Reputation: 3682
Given an array of text data,
X = np.array(['cat', 'dog', 'cow', 'cat', 'cow', 'dog'])
I would like to use an sklearn pipeline to produce output like
np.array([[1, 0, 0], [0, 1, 0], [0, 0, 1], [1, 0, 0], [0, 0, 1], [0, 1, 0]])
My initial attempt
pipe = Pipeline([
('encoder', LabelEncoder()),
('hot', OneHotEncoder(sparse=False))])
print(pipe.fit_transform(X))
raises TypeError: fit_transform() takes exactly 2 arguments (3 given)

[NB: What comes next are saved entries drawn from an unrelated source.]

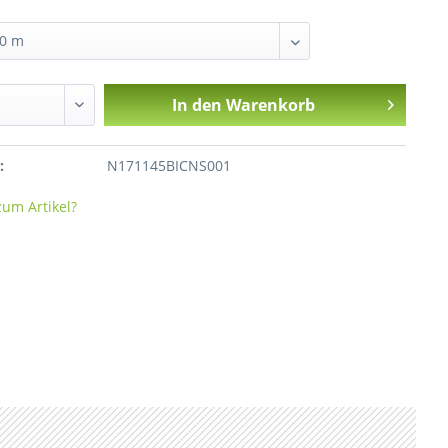
In den
Warenkorb
:
N171145BICNS001
um Artikel?
Standard Containernetz 145g/qm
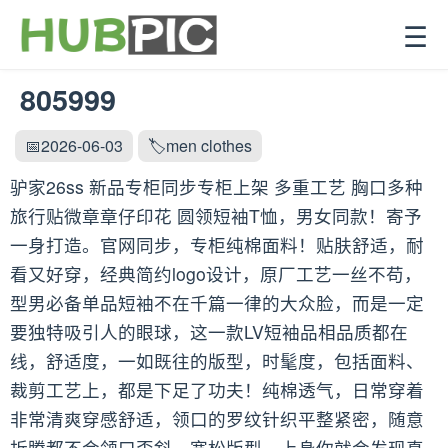
☰
805999
📅2026-06-03
🏷️men clothes
驴家26ss 新品专柜同步专柜上架 多重工艺 胸口多种
旅行贴微章章仔印花 圆领短袖T恤，男女同款！寄予
一身打造。官网同步，专柜纯棉面料！贴肤舒适，耐
看又好穿，经典简约logo设计，原厂工艺一丝不苟，
型男必备单品短袖不在千篇一律的大众脸，而是一定
要独特吸引人的眼球，这一款LV短袖品相品质都在
线，舒适度，一如既往的版型，时髦度，包括面料、
裁剪工艺上，都是下足了功夫！纯棉透气，日常穿着
非常清爽穿感舒适，领口的罗纹针织平整紧密，随意
折腾都不会领口歪斜，宽松版型，上身你就会发现真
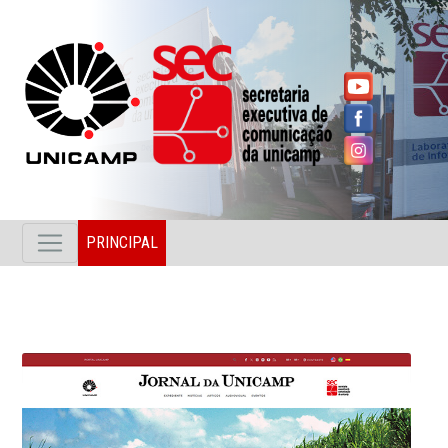
PRINCIPAL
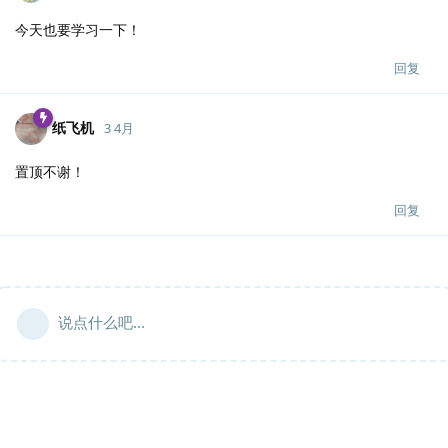
今天也要学习一下！
回复
纸飞机
3 4月
置顶不谢！
回复
说点什么吧...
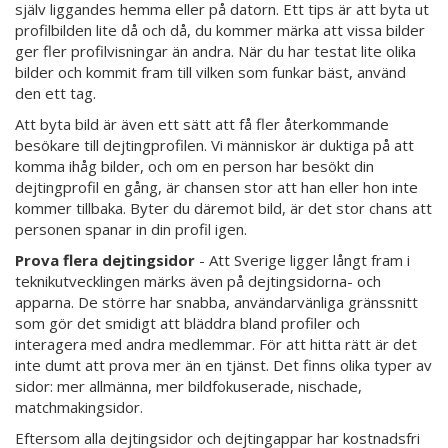
själv liggandes hemma eller på datorn. Ett tips är att byta ut
profilbilden lite då och då, du kommer märka att vissa bilder
ger fler profilvisningar än andra. När du har testat lite olika
bilder och kommit fram till vilken som funkar bäst, använd
den ett tag.
Att byta bild är även ett sätt att få fler återkommande
besökare till dejtingprofilen. Vi människor är duktiga på att
komma ihåg bilder, och om en person har besökt din
dejtingprofil en gång, är chansen stor att han eller hon inte
kommer tillbaka. Byter du däremot bild, är det stor chans att
personen spanar in din profil igen.
Prova flera dejtingsidor
- Att Sverige ligger långt fram i
teknikutvecklingen märks även på dejtingsidorna- och
apparna. De större har snabba, användarvänliga gränssnitt
som gör det smidigt att bläddra bland profiler och
interagera med andra medlemmar. För att hitta rätt är det
inte dumt att prova mer än en tjänst. Det finns olika typer av
sidor: mer allmänna, mer bildfokuserade, nischade,
matchmakingsidor.
Eftersom alla dejtingsidor och dejtingappar har kostnadsfri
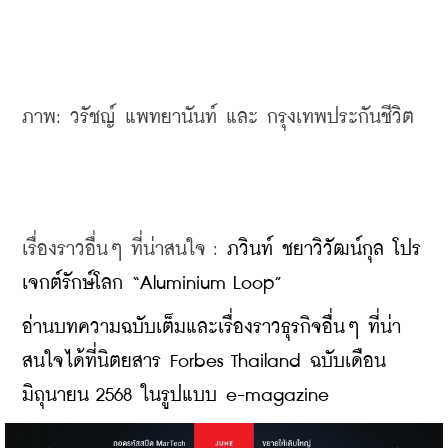
ภาพ: วรัชญ์ แพทยานันท์ และ กรุงเทพประกันชีวิต
เรื่องราวอื่นๆ ที่น่าสนใจ : 
ภวินท์ ชยาวิวัฒน์กุล โปร
เจกต์รักษ์โลก “Aluminium Loop”
​​​อ่านบทความฉบับเต็มและเรื่องราวธุรกิจอื่นๆ ที่น่า
สนใจได้ที่นิตยสาร Forbes Thailand ฉบับเดือน
มิถุนายน 2568 ในรูปแบบ e-magazine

, as per this issue. I have tried editing the signature on LabelEncoder, so that SaneLabelEncoder().fit_transform(X)
gives [0 2 1 0 1 2]
, but then
pipe = Pipeline([
('encoder', SaneLabelEncoder()),
('hot', OneHotEncoder(sparse=False))])
print(pipe.fit_transform(X))
gives [[ 1. 1. 1. 1. 1. 1.]]
. Any suggestions on getting to the desired output?
Upvotes: 1
Views: 759
Reputation: 10302
pandas has a method get_dummies
for this:
pd.get_dummies(X)
Will produce DataFrame:
cat cow dog
0 1 0 0
1 0 0 1
2 0 1 0
3 1 0 0
4 0 1 0
5 0 0 1
Or if you must have an array of ints:
pd.get_dummies(X).values.astype(int)
Will yield:
[[1 0 0]
[0 0 1]
[0 1 0]
[1 0 0]
[0 1 0]
[0 0 1]]
Upvotes: 1
Reputation: 3709
Use LabelBinarizer
:
import numpy as np
from sklearn import preprocessing
X = np.array(['cat', 'dog', 'cow', 'cat', 'cow', 'dog'])
binar = preprocessing.LabelBinarizer()
X_bin = binar.fit_transform(X)
print X_bin
the output is:
[[1 0 0]
[0 0 1]
[0 1 0]
[1 0 0]
[0 1 0]
[0 0 1]]
Upvotes: 3